Warga Rorotan Rencanakan Gugatan Terhadap Pemprov DKI Akibat Bau Sampah RDF

JAKARTA - Forum Warga Peduli Kesehatan Tolak Pabrik Sampah RDF Rorotan tengah melakukan konsolidasi untuk mengatasi masalah bau yang ditimbulkan oleh fasilitas pengolahan sampah terpadu (TPST) yang mengolah sampah menjadi bahan bakar alternatif, yaitu refuse derived fuel (RDF). Masalah bau yang menyengat ini sudah mengganggu aktivitas sehari-hari warga sekitar, dan forum tersebut berencana untuk menggugat pemerintah provinsi (Pemprov) DKI Jakarta.

Koordinator Forum Warga Peduli Kesehatan Tolak Pabrik Sampah RDF Rorotan, Wahyu Andre Maryono, menyatakan, "Kalau Pemprov tidak segera memberikan solusi nyata atau bau ini tetap menghantui warga, opsi class action atau menggugat secara hukum itu sangat terbuka lebar. Kami memiliki hak atas lingkungan hidup yang baik dan sehat sesuai undang-undang."

Forum ini telah berjuang selama hampir setahun menghadapi masalah bau tak sedap, dan kini mereka mengambil langkah lebih tegas dengan rencana gugatan kepada Pemprov DKI Jakarta, termasuk Gubernur DKI Jakarta, Pramono Anung, serta Dinas Lingkungan Hidup (DLH) Provinsi DKI Jakarta.
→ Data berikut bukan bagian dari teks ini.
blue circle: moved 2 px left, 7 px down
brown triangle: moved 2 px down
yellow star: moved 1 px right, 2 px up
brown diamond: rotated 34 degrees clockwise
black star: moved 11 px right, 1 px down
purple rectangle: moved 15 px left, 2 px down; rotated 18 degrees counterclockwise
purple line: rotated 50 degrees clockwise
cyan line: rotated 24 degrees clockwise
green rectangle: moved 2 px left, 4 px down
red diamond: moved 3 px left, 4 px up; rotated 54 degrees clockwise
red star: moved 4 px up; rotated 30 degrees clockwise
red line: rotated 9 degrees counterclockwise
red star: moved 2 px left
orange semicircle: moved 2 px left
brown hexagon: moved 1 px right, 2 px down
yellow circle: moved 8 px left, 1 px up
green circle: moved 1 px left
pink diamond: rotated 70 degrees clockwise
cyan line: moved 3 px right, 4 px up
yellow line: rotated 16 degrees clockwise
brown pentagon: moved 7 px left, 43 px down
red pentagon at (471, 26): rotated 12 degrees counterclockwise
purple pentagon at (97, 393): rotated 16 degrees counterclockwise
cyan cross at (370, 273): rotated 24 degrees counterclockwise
Wahyu membantah pernyataan Gubernur yang menyebutkan bahwa masalah utama bau berasal dari alat transportasi sampah. Menurutnya, bau menyengat tersebut bukan disebabkan oleh truk sampah atau kebocoran air limbah, melainkan berasal dari pengolahan sampah yang tidak dilakukan dengan benar.
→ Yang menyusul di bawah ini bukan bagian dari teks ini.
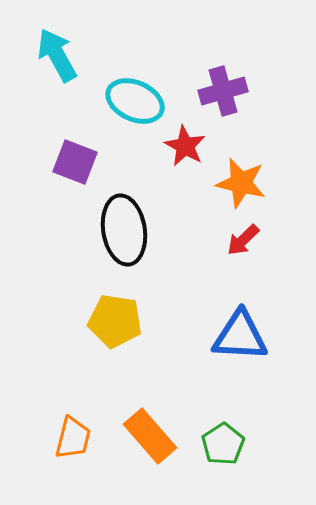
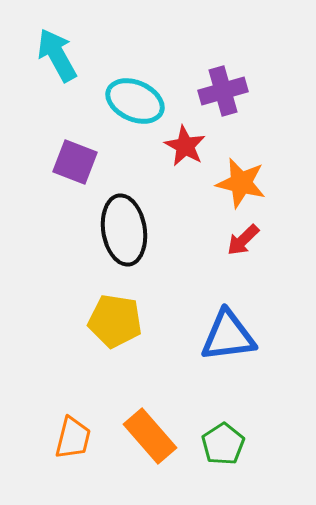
blue triangle: moved 12 px left; rotated 10 degrees counterclockwise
"Silakan Pak Gubernur tinggal di JGC selama beliau mau, kami buktikan, apakah betul itu karena truk sampah atau karena hal lain," tambahnya.

Wahyu menjelaskan bahwa bau yang menyengat berasal dari sampah yang tidak diseleksi dengan baik sebelum dimasukkan ke dalam fasilitas RDF. Sampah yang basah dan dibiarkan lebih dari tiga hari akan menghasilkan bau busuk saat dibakar. Selain itu, gas metana dan bau menyengat juga akan muncul saat proses pengadukan sampah untuk dipilah.

Selain menggugat Pemprov, forum tersebut juga berencana untuk menggugat pengembang perumahan Jakarta Garden City (JGC) yang dinilai tidak mampu menyediakan pengelolaan sampah secara mandiri. Wahyu menegaskan bahwa pengembang harus turut bertanggung jawab atas masalah bau yang mengganggu warga.

Saat bau menyengat menyerang, Wahyu mengaku terpaksa menutup pintu dan jendela agar udara segar tidak masuk. Ia khawatir akan dampak kesehatan yang ditimbulkan oleh bau tidak sedap tersebut, terutama bagi anak-anak dan lanjut usia yang sering beraktivitas di luar ruangan. Bau RDF biasanya menyebar saat angin bertiup dari utara ke selatan, dan sering kali tercium saat pagi atau setelah hujan, yang semakin memperburuk keadaan.